Their first date was in electoral Spanish municipal elections of 2007, when it presented list in several municipalities of Valencia and Catalonia as Chiva, Canals and Tarragona, and in Malaga and other municipalities in small Castilla y León, without obtain representation.
The list presented in Chiva was particularly controversial locally because one candidate served time for the murder in 1993 of the young Guillem Agulló activist Valencian group independence Maulets . 10
Subsequently, AN has attended under the acronym for the first time to the Spanish general elections of 2008 in a total of 25 provinces, getting 2780 votes to the Congress of Deputies . 11 and a total of 14,680 candidates in the Senate, being Madrid constituency with the most votes, 11 628. 12 o en Segovia el 1 de mayo de 2007. These have been followed by many other calls in different parts of Spain.

== History ==
=== Assassination of Guillem Agulló ===
Guillem Agulló i Salvador (Burjassot, 1975 – Montanejos, April 11, 1993) was a young Valencian leftist, who was killed on the morning of April 11, 1993 in Montanejos, Alto Mijares region (Castellón province). He was stabbed by a group of young fascists.

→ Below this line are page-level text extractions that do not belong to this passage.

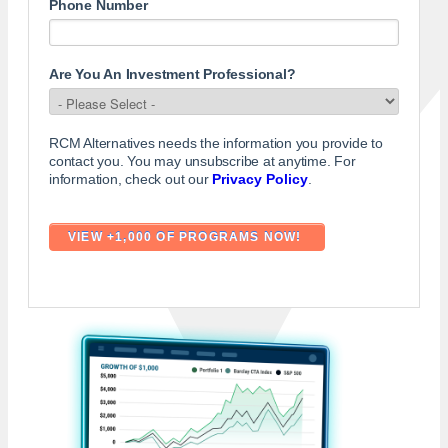
Phone Number
Are You An Investment Professional?
RCM Alternatives needs the information you provide to
contact you. You may unsubscribe at anytime. For
information, check out our
Privacy Policy
.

During the trial of the case in Castellón de la Plana in 1995, the judge sentenced one defendant who confessed to the stabbing, Pedro Cuevas, to 14 years in prison for murder and acquitted the rest of the accused. A few days later, one of the defendants, Juan Manuel Sánchez, participated in another knife attack in the Carmen district of Valencia. Cuevas Pedro was released after serving only 4 years of his 14-year sentence. Following his release, he ran in the municipal elections of 27 May 2007 for the far-right National Alliance party. Another of those involved, Manuel Canduela, currently chairs the far-right political party National Democracy.

=== Catalonia Day attack ===
A group of National Alliance members attacked the Catalonia Day ceremony at the Blanquerna cultural centre of Generalitat de Catalunya in Madrid on 11 September 2013. The perpetrators shouted slogans, physically attacked participants and desecrated Catalan flags, dropping tear gas canisters prior to fleeing the compound. Twelve suspects were detained the following day.